▶ [WORK REQUEST]
The task calls for each line of the records below in which the word "editor" appears.
BEGIN EXTRACTED MATERIAL
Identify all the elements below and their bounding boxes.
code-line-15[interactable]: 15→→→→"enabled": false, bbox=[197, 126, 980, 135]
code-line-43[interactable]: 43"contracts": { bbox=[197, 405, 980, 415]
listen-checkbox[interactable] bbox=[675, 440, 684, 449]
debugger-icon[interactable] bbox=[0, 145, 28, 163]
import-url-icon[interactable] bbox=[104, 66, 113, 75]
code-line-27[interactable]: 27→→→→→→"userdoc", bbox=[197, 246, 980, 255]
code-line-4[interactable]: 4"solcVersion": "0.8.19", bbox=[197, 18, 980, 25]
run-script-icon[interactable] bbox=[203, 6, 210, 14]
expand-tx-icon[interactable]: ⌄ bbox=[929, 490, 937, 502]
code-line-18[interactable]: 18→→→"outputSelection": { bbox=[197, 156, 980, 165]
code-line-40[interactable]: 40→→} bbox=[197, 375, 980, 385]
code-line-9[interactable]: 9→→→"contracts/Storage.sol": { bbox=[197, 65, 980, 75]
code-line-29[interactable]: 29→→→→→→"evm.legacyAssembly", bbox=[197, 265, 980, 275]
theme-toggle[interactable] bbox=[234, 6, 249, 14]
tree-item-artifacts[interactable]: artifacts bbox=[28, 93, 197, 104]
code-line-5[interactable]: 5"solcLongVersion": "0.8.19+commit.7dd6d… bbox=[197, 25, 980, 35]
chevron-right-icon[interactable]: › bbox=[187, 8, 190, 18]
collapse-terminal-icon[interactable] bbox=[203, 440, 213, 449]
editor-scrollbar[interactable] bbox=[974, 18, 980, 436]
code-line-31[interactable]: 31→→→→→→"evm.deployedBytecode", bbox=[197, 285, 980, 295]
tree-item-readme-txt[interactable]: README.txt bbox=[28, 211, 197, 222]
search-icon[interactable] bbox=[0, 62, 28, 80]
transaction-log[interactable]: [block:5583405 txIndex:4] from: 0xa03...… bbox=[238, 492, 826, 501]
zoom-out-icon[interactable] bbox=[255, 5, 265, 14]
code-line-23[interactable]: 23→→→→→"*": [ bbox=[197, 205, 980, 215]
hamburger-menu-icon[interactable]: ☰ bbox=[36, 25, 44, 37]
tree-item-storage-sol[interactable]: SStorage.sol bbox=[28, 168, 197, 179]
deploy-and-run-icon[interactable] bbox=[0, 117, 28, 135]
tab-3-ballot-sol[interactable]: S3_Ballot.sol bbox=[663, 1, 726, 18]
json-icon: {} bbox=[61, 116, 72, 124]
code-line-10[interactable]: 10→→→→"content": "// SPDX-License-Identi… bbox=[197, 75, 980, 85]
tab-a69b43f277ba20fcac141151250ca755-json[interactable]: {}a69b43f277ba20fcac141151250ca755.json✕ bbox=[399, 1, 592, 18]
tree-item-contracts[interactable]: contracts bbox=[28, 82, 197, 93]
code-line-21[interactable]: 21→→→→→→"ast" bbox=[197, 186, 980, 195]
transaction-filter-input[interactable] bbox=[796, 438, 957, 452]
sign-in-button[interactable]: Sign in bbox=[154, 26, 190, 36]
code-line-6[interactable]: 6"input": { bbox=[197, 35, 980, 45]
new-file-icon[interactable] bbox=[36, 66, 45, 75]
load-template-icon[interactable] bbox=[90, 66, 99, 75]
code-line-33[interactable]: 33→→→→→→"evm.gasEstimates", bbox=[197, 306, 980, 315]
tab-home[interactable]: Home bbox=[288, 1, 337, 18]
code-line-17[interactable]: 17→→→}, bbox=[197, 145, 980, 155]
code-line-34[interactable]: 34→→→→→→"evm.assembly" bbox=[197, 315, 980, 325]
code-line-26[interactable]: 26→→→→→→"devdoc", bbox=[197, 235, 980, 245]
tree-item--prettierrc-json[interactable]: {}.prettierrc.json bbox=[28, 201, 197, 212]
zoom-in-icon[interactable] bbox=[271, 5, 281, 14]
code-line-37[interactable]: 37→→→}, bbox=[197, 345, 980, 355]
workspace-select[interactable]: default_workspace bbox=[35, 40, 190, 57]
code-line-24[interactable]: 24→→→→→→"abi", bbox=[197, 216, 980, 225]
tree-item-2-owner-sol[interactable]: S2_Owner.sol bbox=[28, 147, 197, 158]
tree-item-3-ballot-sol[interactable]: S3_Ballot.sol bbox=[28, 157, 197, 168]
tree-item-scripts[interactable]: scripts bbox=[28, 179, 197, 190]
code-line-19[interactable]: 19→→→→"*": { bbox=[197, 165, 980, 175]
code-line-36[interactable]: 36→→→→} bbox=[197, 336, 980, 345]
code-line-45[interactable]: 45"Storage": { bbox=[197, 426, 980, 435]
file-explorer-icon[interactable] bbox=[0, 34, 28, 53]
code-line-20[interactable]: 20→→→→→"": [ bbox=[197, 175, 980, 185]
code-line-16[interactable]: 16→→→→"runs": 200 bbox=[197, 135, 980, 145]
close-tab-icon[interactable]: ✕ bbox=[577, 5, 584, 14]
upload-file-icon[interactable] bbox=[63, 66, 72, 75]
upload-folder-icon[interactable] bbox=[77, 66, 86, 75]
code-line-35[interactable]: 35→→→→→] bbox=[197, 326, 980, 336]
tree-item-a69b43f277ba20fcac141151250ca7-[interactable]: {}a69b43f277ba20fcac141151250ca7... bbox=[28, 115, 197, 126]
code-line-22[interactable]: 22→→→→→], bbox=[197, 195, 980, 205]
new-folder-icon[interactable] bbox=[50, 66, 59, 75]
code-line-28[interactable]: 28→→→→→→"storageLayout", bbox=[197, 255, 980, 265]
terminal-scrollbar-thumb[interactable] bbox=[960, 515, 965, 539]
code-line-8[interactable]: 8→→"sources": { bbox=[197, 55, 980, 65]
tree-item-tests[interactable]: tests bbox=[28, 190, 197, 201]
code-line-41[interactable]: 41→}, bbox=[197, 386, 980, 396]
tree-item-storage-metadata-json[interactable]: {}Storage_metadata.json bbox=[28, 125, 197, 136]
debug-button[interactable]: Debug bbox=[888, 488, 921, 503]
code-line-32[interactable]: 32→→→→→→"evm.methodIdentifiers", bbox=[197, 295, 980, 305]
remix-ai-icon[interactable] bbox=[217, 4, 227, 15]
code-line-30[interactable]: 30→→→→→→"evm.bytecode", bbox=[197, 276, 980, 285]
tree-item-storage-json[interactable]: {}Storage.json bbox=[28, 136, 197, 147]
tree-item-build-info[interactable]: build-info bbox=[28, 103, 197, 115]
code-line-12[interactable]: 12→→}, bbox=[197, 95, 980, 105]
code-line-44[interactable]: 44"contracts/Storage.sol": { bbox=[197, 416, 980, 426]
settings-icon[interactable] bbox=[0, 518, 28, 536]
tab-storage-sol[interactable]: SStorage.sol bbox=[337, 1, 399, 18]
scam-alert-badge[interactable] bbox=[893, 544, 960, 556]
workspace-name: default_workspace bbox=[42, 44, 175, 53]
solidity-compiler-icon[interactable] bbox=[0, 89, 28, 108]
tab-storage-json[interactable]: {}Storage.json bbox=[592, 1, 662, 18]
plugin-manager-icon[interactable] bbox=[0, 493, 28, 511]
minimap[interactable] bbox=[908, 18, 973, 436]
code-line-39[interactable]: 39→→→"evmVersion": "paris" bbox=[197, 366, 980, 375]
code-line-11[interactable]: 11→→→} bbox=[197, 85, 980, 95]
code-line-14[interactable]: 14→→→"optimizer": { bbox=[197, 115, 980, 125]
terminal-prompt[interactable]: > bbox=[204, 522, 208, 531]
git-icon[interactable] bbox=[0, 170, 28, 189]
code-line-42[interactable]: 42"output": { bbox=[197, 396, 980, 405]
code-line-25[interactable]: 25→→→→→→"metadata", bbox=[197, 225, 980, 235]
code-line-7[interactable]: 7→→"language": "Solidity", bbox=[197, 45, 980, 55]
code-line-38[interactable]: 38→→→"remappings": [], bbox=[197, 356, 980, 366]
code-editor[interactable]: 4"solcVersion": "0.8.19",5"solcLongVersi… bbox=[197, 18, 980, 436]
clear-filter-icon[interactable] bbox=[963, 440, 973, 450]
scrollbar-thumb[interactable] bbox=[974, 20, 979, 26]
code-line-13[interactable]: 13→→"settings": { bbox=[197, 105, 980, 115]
END EXTRACTED MATERIAL
▶ [TASK RESULT]
editor-scrollbar[interactable] bbox=[974, 18, 980, 436]
code-editor[interactable]: 4"solcVersion": "0.8.19",5"solcLongVersi… bbox=[197, 18, 980, 436]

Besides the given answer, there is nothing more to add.